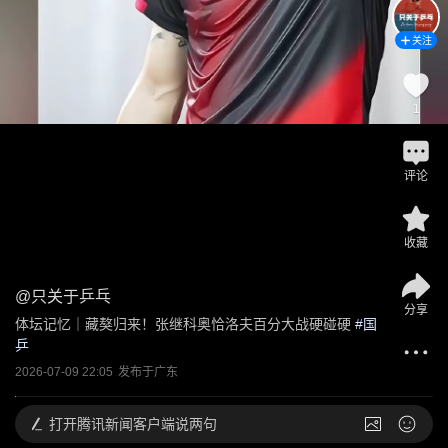
关注
1
评论
收藏
@
只关于乒乓
分享
体坛记忆｜藏獒归来！张继科奥恰洛夫百分大战硬碰硬
 #
国
乒
2026-07-09 22:05
发布于
广东
打开
腾讯新闻客户端说两句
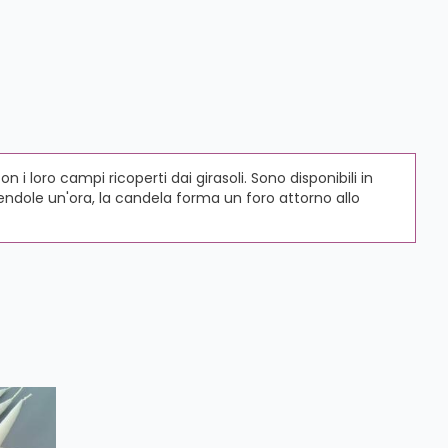
loro campi ricoperti dai girasoli. Sono disponibili in
dendole un'ora, la candela forma un foro attorno allo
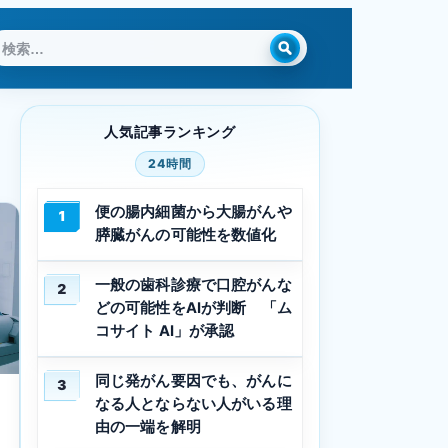
検
索:
人気記事ランキング
24時間
便の腸内細菌から大腸がんや
1
膵臓がんの可能性を数値化
一般の歯科診療で口腔がんな
2
どの可能性をAIが判断 「ム
コサイト AI」が承認
同じ発がん要因でも、がんに
3
なる人とならない人がいる理
由の一端を解明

════

--- DESCRIPTION OF THE TASK ---
Aside from the pictures, repeat the listing exactly.

--- EXERCISE RESPONSE ---
关注
1
评论
收藏
@
只关于乒乓
分享
体坛记忆｜藏獒归来！张继科奥恰洛夫百分大战硬碰硬
 #
国
乒
2026-07-09 22:05
发布于
广东
打开
腾讯新闻客户端说两句
loro campi ricoperti dai girasoli. Sono disponibili in
dendole un'ora, la candela forma un foro attorno allo
検
索:
人気記事ランキング
24時間
便の腸内細菌から大腸がんや
1
膵臓がんの可能性を数値化
一般の歯科診療で口腔がんな
2
どの可能性をAIが判断 「ム
コサイト AI」が承認
同じ発がん要因でも、がんに
3
なる人とならない人がいる理
由の一端を解明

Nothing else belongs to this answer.